Probably worth noting that all of the UserData actions return success. However, after the `yum update` (and associated `init 6`) runs, the /lib64/dbus-1/ directory wholly disappears. When the system (eventually) returns from the `init 6`, DBUS is in its usual, "unhappy" state.
I've run into the same problem and addressed it. I noticed that dbus.socket had changed from /var/run/dbus/system_bus_socket to /run/dbus/system_bus_socket. In CentOS 7.X, originally /var/run is symlink point to /run directory. So this change wouldn't be a problem in most cases. But in my case, unintendedly, /var/run wasn't a symbolic link. So many processes had failed to handle the socket. After fix /var/run to a symlink, the upgrade had been succeeded.

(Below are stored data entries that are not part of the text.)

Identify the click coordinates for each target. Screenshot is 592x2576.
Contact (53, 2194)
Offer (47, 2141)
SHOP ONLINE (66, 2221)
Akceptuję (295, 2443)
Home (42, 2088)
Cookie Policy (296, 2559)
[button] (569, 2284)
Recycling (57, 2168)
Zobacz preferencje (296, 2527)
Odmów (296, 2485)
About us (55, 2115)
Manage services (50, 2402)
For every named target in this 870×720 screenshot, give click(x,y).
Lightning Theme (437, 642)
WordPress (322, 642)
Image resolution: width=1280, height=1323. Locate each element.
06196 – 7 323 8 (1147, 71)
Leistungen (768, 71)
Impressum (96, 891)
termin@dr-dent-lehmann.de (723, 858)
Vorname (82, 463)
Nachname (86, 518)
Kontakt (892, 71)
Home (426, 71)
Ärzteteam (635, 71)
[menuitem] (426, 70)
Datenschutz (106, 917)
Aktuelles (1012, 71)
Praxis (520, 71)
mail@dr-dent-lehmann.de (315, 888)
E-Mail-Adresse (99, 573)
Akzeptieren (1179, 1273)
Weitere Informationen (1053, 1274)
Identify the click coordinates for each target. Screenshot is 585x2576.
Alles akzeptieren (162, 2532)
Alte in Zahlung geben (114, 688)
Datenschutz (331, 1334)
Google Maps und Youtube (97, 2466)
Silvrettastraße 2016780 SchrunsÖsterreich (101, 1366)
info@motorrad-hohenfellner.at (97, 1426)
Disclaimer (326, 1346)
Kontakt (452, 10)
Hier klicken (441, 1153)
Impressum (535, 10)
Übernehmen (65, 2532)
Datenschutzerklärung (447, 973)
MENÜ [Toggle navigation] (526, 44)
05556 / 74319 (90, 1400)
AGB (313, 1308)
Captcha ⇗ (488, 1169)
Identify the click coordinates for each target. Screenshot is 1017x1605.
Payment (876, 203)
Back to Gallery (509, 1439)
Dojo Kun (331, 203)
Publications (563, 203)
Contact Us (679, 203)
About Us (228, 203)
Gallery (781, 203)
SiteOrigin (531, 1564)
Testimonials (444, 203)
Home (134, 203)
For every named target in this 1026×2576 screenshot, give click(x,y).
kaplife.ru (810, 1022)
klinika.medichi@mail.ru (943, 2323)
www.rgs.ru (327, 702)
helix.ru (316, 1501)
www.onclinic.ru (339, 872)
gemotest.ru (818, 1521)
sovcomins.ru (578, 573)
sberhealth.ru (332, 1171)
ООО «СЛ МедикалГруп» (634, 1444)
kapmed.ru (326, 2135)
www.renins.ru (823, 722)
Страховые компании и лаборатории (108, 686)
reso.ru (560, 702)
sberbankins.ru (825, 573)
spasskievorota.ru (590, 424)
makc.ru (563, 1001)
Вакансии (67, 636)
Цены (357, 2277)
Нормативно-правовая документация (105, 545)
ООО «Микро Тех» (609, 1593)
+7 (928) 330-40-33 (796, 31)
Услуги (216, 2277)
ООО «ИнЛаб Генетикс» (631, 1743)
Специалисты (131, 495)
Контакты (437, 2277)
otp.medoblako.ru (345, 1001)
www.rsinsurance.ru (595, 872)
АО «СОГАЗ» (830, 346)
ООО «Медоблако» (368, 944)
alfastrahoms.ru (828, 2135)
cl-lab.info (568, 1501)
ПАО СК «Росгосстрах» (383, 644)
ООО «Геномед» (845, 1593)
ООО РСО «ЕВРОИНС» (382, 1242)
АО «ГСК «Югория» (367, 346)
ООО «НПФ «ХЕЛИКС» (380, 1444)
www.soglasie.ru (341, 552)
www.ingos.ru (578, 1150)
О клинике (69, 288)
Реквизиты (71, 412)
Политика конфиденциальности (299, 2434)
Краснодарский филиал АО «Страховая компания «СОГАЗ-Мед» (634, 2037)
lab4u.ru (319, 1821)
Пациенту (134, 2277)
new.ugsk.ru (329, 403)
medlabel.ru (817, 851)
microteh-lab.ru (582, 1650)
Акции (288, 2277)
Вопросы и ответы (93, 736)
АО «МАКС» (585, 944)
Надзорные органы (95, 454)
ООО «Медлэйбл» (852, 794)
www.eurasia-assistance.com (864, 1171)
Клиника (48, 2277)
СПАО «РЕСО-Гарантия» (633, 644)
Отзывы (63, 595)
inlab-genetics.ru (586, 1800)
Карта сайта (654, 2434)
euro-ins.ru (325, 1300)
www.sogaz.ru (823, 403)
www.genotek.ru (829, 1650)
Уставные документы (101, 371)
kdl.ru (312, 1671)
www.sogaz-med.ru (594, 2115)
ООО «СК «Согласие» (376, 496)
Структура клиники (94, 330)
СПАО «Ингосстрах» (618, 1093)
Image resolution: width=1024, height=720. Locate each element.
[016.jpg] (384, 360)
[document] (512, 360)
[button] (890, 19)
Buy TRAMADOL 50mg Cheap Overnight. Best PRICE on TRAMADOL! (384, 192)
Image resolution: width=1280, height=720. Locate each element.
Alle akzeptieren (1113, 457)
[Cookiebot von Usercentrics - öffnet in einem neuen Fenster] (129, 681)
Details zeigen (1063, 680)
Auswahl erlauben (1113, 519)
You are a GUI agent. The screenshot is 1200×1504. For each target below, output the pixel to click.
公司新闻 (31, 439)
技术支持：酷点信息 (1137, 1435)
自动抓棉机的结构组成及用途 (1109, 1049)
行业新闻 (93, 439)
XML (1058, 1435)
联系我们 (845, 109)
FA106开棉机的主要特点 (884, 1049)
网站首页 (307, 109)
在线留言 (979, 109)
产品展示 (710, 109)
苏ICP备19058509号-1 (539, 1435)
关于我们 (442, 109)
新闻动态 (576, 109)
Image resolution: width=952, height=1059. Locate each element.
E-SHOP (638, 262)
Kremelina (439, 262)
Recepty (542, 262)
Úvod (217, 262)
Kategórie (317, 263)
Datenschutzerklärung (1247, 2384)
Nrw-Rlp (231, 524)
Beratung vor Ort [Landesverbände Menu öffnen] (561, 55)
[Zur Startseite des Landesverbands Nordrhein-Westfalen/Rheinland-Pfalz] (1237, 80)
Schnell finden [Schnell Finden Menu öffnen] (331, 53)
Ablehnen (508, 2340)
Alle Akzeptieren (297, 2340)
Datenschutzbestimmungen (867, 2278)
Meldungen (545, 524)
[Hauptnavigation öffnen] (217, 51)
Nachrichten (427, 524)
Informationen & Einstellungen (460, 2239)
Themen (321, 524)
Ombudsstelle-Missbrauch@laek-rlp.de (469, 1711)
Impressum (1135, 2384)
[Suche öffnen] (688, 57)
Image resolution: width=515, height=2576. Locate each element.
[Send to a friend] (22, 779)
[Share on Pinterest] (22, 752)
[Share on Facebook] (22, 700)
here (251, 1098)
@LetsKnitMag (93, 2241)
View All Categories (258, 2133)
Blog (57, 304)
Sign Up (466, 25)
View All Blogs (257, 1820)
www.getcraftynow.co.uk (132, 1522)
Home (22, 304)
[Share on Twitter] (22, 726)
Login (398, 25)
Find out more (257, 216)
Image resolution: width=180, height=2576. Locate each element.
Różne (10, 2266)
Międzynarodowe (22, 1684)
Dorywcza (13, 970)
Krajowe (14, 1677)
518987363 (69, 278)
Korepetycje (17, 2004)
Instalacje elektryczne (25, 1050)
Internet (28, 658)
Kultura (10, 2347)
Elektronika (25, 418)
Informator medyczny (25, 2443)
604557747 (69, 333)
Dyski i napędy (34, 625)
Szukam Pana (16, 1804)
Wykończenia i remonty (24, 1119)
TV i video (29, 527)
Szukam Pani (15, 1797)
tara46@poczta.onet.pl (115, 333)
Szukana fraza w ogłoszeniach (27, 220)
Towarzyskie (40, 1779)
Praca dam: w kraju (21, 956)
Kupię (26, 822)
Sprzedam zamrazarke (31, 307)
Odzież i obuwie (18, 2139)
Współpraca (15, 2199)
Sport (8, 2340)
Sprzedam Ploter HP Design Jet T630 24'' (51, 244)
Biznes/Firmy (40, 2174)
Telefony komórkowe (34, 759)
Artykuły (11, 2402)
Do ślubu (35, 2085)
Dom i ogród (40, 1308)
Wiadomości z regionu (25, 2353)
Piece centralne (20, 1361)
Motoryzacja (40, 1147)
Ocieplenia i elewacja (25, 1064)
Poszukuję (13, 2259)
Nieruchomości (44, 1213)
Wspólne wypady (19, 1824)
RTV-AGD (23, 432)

I made a mistake in writing... s/CentOS/RHEL/
(In reply to Satoshi Tajima from comment #25) > But in my case, unintendedly, /var/run wasn't a symbolic link. > So many processes had failed to handle the socket. > > After fix /var/run to a symlink, the upgrade had been succeeded. If this is the case, it is not easy to fix inside the dbus package, and arguably the wrong place, as the filesystem package owns the /var/run symlink. The easiest thing at this point is to mention in the release notes that dbus upgrades require that /var/run is a symlink to /run (which is the default case in all versions of RHEL7, as far as I am aware).